Zuckerberg visited Sina CEO Charles Chao to talk about China's internet market, said Sina spokesman Liu Qi.
"(Zuckerberg) exchanged his views on China's internet market and wanted to understand Sina's Weibo (microblog), the hottest internet product in the country," Liu added.
Photos of Zuckerberg making his visit also appeared on a Chinese microblog.
Zuckerberg said he would visit China during the holidays, given that his girlfriend has family in the country, according to an interview with Time Magazine. But starting this week, the Facebook CEO has been spotted visiting major tech companies in Beijing.
On Monday, Zuckerberg made a visit to Baidu, China's largest search engine, where he met with senior staff including the company's CEO Robin Li.

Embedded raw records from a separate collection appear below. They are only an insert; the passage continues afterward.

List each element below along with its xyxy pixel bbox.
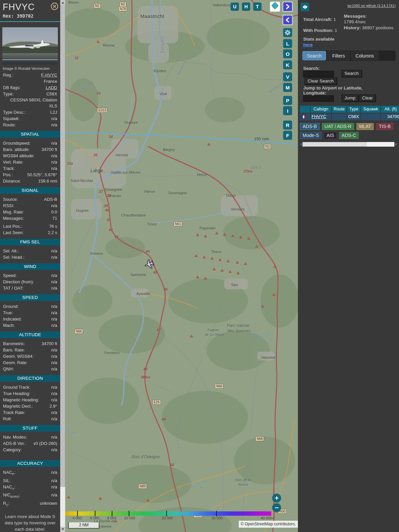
map-place-label: des Sources	[227, 329, 250, 333]
hscroll-thumb[interactable]	[303, 142, 366, 147]
map-button-M[interactable]: M	[283, 83, 292, 92]
aircraft-photo[interactable]	[2, 27, 58, 65]
layer-switcher-button[interactable]	[270, 2, 280, 12]
section-header-accuracy: ACCURACY	[0, 460, 60, 467]
map-button-P[interactable]: P	[283, 96, 292, 105]
legend-uat-ads-r[interactable]: UAT / ADS-R	[322, 123, 354, 130]
data-row: Barometric:34700 ft	[0, 340, 60, 347]
row-label: Category:	[3, 447, 22, 453]
column-header-Alt. (ft)[interactable]: Alt. (ft)	[381, 106, 399, 113]
row-value: n/a	[51, 477, 57, 484]
close-icon[interactable]	[51, 2, 59, 10]
map-button-I[interactable]: I	[283, 106, 292, 115]
stats-here-link[interactable]: here	[303, 42, 313, 47]
map-place-label: Blegny	[163, 148, 175, 152]
map-button-O[interactable]: O	[283, 50, 292, 58]
scroll-down-icon[interactable]	[60, 527, 65, 532]
row-value[interactable]: F-HVYC	[41, 72, 57, 78]
colorbar-tick-label: 8 000	[107, 516, 116, 520]
table-row[interactable]: FHVYCC56X34700	[300, 113, 399, 120]
scrollbar-thumb[interactable]	[60, 5, 65, 487]
map-button-V[interactable]: V	[283, 72, 292, 81]
scroll-right-icon[interactable]	[394, 142, 398, 147]
search-button[interactable]: Search	[341, 70, 362, 77]
map-button-R[interactable]: R	[283, 121, 292, 129]
column-header-Squawk[interactable]: Squawk	[361, 106, 380, 113]
next-aircraft-button[interactable]	[283, 2, 292, 11]
map-place-label: Ronce	[238, 482, 248, 486]
row-label: Groundspeed:	[3, 140, 30, 146]
peak-icon	[231, 234, 234, 237]
total-aircraft-stat: Total Aircraft: 1	[303, 17, 336, 22]
legend-ais[interactable]: AIS	[324, 132, 337, 139]
map-button-K[interactable]: K	[283, 61, 292, 69]
road-km-marker: 39	[104, 204, 108, 208]
jump-input[interactable]	[303, 95, 334, 102]
search-input[interactable]	[303, 71, 334, 77]
range-ring-label: 150 nmi	[254, 137, 269, 141]
row-value[interactable]: LADD	[46, 84, 57, 91]
legend-tis-b[interactable]: TIS-B	[376, 123, 393, 130]
tab-columns[interactable]: Columns	[351, 51, 378, 61]
sidebar-scrollbar[interactable]	[60, 0, 65, 532]
hex-code: Hex: 39D702	[3, 13, 58, 19]
version-link[interactable]: tar1090 on github (3.14.1741)	[347, 4, 396, 8]
row-label: Baro. Rate:	[3, 347, 25, 353]
zoom-in-button[interactable]: +	[272, 494, 281, 502]
scroll-up-icon[interactable]	[60, 0, 65, 5]
row-value: 34700 ft	[42, 146, 57, 153]
tab-search[interactable]: Search	[302, 51, 326, 61]
peak-icon	[99, 497, 102, 500]
road-km-marker: 48	[143, 367, 147, 371]
map-button-F[interactable]: F	[283, 131, 292, 140]
table-cell	[361, 113, 380, 120]
row-value: 0.0	[51, 209, 57, 215]
map-place-label: Soumagne	[168, 191, 187, 195]
scrollbar-track[interactable]	[60, 487, 65, 527]
map-place-label: Eijsden	[154, 69, 166, 73]
jump-button[interactable]: Jump	[341, 94, 358, 102]
colorbar-tick-label: 10 000	[124, 516, 135, 520]
table-cell[interactable]: FHVYC	[311, 113, 331, 120]
road-km-marker: 45	[153, 270, 157, 274]
column-header-flag[interactable]	[300, 106, 310, 113]
map-place-label: Limburg	[160, 37, 165, 53]
data-row: France	[0, 78, 60, 84]
map-canvas[interactable]: BilzenMaastrichtValkenburgRiemstLimburgN…	[65, 0, 298, 532]
legend-ads-c[interactable]: ADS-C	[339, 132, 359, 139]
row-label: TAT / OAT:	[3, 285, 23, 291]
zoom-out-button[interactable]: −	[272, 503, 281, 512]
table-horizontal-scrollbar[interactable]	[299, 142, 398, 147]
hscroll-track[interactable]	[303, 142, 394, 147]
data-row: Baro. Rate:n/a	[0, 347, 60, 353]
legend-ads-b[interactable]: ADS-B	[300, 123, 320, 130]
section-header-stuff: STUFF	[0, 425, 60, 432]
map-button-T[interactable]: T	[253, 3, 261, 11]
map-place-label: Sprimont	[130, 273, 146, 277]
map-button-L[interactable]: L	[283, 39, 292, 48]
clear-jump-button[interactable]: Clear	[359, 94, 376, 102]
row-value: n/a	[51, 469, 57, 477]
legend-mode-s[interactable]: Mode-S	[300, 132, 322, 139]
road-km-marker: 33	[96, 91, 100, 95]
aircraft-marker[interactable]	[143, 259, 155, 270]
data-row: SIL:n/a	[0, 477, 60, 484]
clear-search-button[interactable]: Clear Search	[305, 77, 337, 85]
legend-mlat[interactable]: MLAT	[356, 123, 374, 130]
road-badge: N2	[119, 2, 126, 7]
data-row: Ground:n/a	[0, 303, 60, 310]
panel-toggle-button[interactable]	[301, 3, 309, 11]
data-row: True Heading:n/a	[0, 390, 60, 397]
prev-aircraft-button[interactable]	[283, 16, 292, 24]
scroll-left-icon[interactable]	[299, 142, 303, 147]
map-button-H[interactable]: H	[242, 3, 250, 11]
peak-icon	[210, 257, 214, 260]
settings-gear-button[interactable]	[283, 28, 292, 37]
column-header-Callsign[interactable]: Callsign	[311, 106, 331, 113]
data-row: DB flags:LADD	[0, 84, 60, 91]
column-header-Type[interactable]: Type	[347, 106, 360, 113]
tab-filters[interactable]: Filters	[327, 51, 350, 61]
peak-icon	[223, 233, 226, 236]
map-button-U[interactable]: U	[231, 3, 239, 11]
column-header-Route[interactable]: Route	[332, 106, 346, 113]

Local Chinese news outlets also reported that on Tuesday Zuckerberg visited China Mobile, the country's largest mobile carrier. China Mobile, however, has yet to confirm whether a meeting took place.

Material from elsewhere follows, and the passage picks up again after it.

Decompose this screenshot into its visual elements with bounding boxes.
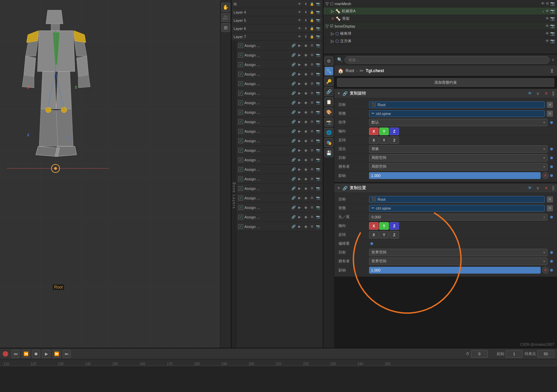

China is one of the world's largest internet markets, with more than 420 million internet users. But Facebook, which has more than 500 million active users, is currently blocked in the country, along with other popular US sites such as Twitter and Facebook. The Chinese government limits access to certain internet content it deems inappropriate or politically sensitive.
Meanwhile, other social networking sites from Chinese companies like Kaixin001.com or Renren.com have already become popular in the country.
Sina operates one of the country's leading internet portals. The company also launched its Weibo microblogging service in August 2009, only to see it attract more than 50 million users in over a year. Sina's CEO has said he believes the microblog's user base will reach 100 million by the first half of 2011. He has also added that the microblog should start making ad revenue next year.